In this project we are making an Glass Painted Art Deco Mirror. As with many of our projects I doubt you will want to make something the same shape, size or designs but the techniques we used will remain the same.
The mirror was bought quite cheaply from a local Facebook group and was secondhand. It’s is always worth keeping your eye out in places like this. I buy lots of mirrors, vases, glass etc this way. I don’t always know what I’m going to do with them but I usually use them eventually!
Glass Painted Art Deco Mirror. Step by Step.
I created the design on my computer in “GIMP”. If you haven’t used GIMP before then you will find a couple of articles/videos on this site showing you the basics. It is perfect for creating designs like this (and it’s free). It’s an Art deco(ish) design which I felt suited the mirror with is large black glass boarders.
You will obviously want to do a design which suits your mirror and where it will do. You can either do this from scratch or base it on an existing design.
If your design is very complicated there is no reason why you can do this design in liquid leading or a mixture of adhesive and liquid leading.
I chose to outline the design in 6mm adhesive lead. It may have been better if I had used the Ebony but as I only had the Natural to hand I used that. You can do a piece like this with liquid leading but due to the size of the piece and the long straight I thought the adhesive was the way to go.
The paints are all Vitrail by Pebeo. I was going to use more colours but actually changed my mind as I went along. Whilst this isn’t always a good thing to do I do often find that it is obvious, as I get into the work, that my original plans need changing.

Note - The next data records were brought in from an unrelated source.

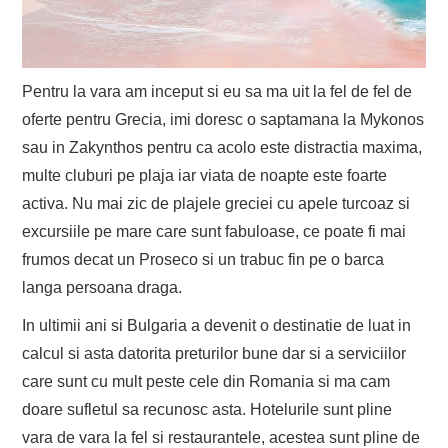
Pentru la vara am inceput si eu sa ma uit la fel de fel de
oferte pentru Grecia, imi doresc o saptamana la Mykonos
sau in Zakynthos pentru ca acolo este distractia maxima,
multe cluburi pe plaja iar viata de noapte este foarte
activa. Nu mai zic de plajele greciei cu apele turcoaz si
excursiile pe mare care sunt fabuloase, ce poate fi mai
frumos decat un Proseco si un trabuc fin pe o barca
langa persoana draga.
In ultimii ani si Bulgaria a devenit o destinatie de luat in
calcul si asta datorita preturilor bune dar si a serviciilor
care sunt cu mult peste cele din Romania si ma cam
doare sufletul sa recunosc asta. Hotelurile sunt pline
vara de vara la fel si restaurantele, acestea sunt pline de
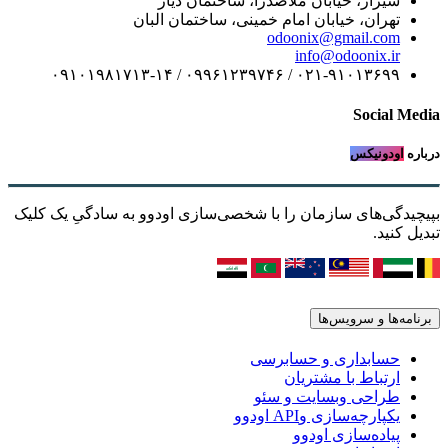
شیراز، خیابان ملاصدرا، ساختمان دیار
تهران، خیابان امام خمینی، ساختمان البان
odoonix@gmail.com
info@odoonix.ir
۰۲۱-۹۱۰۱۳۶۹۹ / ۰۹۹۶۱۲۳۹۷۴۶ / ۰۹۱۰۱۹۸۱۷۱۳-۱۴
Social Media
درباره
اودونیکس
بپیچیدگی‌های سازمان را با شخصی‌سازی اودوو به سادگیِ یک کلیک
تبدیل کنید.
برنامه‌ها و سرویس‌ها
حسابداری و حسابرسی
ارتباط با مشتریان
طراحی وبسایت و سئو
یکپارچه‌سازی وAPI اودوو
پیاده‌سازی اودوو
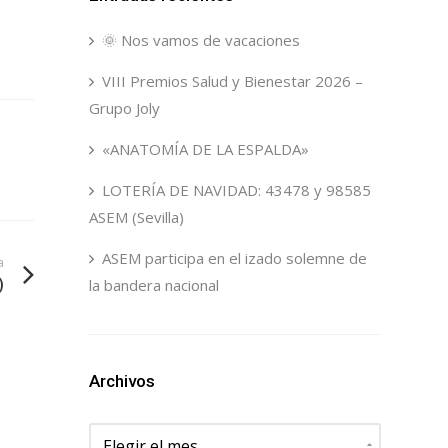
🌞 Nos vamos de vacaciones
VIII Premios Salud y Bienestar 2026 –
Grupo Joly
«ANATOMÍA DE LA ESPALDA»
LOTERÍA DE NAVIDAD: 43478 y 98585
ASEM (Sevilla)
ASEM participa en el izado solemne de
a
)
la bandera nacional
Archivos
Archivos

The specific colours are: Crimson Red, Black, Apple Green and white.
Create your design and print it off.
Clean the mirror.
Use a (none permanent) felt pen to mark THROUGH your design onto the mirror below.
Place the 6mm lead down working it out so you have as few loose ends as possible. Take your time over this and ensure there are no gaps where the paint can seep through. Always cut your lead slightly longer than needed. You can trim off the excess latter.
Trim off any excess and clean the glass again.
Paint you segments. Best to do non-adjacent segments first just incase you get any leaks.
The marble effect is achieved by using opaque and transparent colours in the same area. Don’t mix them too well or you will loose the effect.
Once painted you should go through it and remove any specs of paint you have on the lead.
This isn’t a difficult project. The leading is perhaps the hardest bit. Once that has been done the the flood filling is fairly easy. You can choose your colours to match a rooms decor which makes this a great project for your home.